→ **What the task requires**
Report the number of lines in the data where the word "timeline" appears, and add no other text.

Stored records
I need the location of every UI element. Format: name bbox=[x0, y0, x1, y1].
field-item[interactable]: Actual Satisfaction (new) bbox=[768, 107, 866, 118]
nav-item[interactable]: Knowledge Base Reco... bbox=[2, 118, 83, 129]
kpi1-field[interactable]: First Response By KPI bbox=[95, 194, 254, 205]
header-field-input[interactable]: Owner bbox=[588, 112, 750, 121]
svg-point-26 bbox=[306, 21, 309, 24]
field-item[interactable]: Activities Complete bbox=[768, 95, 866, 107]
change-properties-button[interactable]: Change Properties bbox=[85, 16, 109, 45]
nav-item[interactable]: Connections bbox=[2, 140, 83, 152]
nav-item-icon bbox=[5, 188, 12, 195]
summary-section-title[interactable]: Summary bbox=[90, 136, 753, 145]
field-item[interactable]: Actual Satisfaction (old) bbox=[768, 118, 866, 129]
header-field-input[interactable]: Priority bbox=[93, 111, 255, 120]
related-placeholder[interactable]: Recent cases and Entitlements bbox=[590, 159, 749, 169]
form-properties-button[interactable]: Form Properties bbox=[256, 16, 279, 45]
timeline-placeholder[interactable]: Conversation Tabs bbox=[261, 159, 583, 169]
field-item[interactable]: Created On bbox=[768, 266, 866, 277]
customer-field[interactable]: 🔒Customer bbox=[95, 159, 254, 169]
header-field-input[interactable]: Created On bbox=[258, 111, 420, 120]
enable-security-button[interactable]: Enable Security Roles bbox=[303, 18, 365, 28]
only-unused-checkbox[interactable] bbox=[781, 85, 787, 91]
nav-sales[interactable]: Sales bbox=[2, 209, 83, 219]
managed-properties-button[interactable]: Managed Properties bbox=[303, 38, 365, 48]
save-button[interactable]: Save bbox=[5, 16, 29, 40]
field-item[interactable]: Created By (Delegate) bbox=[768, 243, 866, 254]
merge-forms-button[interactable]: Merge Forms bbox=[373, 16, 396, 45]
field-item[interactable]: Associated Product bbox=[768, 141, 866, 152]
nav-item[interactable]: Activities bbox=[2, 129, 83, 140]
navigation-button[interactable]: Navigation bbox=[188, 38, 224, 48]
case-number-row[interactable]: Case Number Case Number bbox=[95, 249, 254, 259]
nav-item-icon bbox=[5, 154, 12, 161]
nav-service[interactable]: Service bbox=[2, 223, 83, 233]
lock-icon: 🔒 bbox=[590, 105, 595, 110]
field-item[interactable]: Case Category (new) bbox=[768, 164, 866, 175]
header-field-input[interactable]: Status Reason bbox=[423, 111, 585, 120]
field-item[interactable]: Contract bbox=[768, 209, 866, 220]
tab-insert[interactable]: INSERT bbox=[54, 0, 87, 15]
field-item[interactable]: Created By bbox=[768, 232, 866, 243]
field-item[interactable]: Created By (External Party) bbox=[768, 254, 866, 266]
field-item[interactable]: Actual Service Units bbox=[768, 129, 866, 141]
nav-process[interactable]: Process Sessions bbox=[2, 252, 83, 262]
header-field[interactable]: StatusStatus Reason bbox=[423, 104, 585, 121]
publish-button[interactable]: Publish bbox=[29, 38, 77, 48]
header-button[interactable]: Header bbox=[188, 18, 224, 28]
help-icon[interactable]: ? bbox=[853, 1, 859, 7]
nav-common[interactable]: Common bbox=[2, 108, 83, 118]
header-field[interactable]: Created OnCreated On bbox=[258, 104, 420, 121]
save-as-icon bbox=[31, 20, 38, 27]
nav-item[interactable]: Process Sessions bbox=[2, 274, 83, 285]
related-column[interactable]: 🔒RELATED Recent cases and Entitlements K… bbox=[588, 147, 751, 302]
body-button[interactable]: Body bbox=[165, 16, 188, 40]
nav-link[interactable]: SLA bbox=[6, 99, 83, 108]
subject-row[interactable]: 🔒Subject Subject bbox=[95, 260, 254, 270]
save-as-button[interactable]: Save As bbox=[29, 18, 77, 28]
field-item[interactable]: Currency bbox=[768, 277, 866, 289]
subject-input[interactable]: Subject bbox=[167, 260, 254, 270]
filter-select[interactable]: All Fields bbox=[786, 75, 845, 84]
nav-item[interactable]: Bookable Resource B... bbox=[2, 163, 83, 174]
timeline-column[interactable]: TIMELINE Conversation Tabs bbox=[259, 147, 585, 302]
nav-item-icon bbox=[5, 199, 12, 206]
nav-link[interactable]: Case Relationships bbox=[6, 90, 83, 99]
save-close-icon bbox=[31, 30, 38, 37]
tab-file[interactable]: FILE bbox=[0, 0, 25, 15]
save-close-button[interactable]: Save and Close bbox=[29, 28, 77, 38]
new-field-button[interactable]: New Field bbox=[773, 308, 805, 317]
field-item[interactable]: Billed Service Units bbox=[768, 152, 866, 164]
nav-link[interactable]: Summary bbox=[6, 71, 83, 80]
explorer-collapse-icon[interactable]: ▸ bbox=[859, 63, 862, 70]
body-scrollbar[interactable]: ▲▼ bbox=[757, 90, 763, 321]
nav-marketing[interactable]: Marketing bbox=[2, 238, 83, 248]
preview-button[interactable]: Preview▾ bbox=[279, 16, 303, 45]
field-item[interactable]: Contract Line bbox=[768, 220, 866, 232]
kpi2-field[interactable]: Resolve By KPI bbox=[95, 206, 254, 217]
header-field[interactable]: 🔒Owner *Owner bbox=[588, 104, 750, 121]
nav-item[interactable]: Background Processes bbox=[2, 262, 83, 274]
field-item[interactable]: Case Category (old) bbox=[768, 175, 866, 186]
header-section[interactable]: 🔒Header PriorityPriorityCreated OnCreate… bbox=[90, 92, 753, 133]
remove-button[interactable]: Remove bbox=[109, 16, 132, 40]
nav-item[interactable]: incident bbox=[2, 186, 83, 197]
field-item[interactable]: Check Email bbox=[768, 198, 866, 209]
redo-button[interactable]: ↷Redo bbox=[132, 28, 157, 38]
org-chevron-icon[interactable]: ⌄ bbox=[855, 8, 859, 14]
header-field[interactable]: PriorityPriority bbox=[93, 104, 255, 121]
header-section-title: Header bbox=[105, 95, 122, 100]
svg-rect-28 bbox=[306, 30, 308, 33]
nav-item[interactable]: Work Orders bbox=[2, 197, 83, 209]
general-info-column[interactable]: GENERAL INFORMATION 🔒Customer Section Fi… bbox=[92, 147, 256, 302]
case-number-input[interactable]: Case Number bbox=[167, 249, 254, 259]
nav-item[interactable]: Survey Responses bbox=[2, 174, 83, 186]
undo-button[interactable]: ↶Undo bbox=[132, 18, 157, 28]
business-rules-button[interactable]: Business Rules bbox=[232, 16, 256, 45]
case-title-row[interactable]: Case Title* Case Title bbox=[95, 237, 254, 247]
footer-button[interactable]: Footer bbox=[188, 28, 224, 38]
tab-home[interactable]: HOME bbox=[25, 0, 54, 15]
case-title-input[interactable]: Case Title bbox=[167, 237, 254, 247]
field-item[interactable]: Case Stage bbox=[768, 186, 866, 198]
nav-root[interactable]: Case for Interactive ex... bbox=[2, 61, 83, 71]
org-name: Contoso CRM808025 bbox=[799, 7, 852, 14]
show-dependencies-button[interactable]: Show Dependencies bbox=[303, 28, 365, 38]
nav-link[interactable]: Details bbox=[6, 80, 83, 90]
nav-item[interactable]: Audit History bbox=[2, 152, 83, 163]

→ **Reply**
2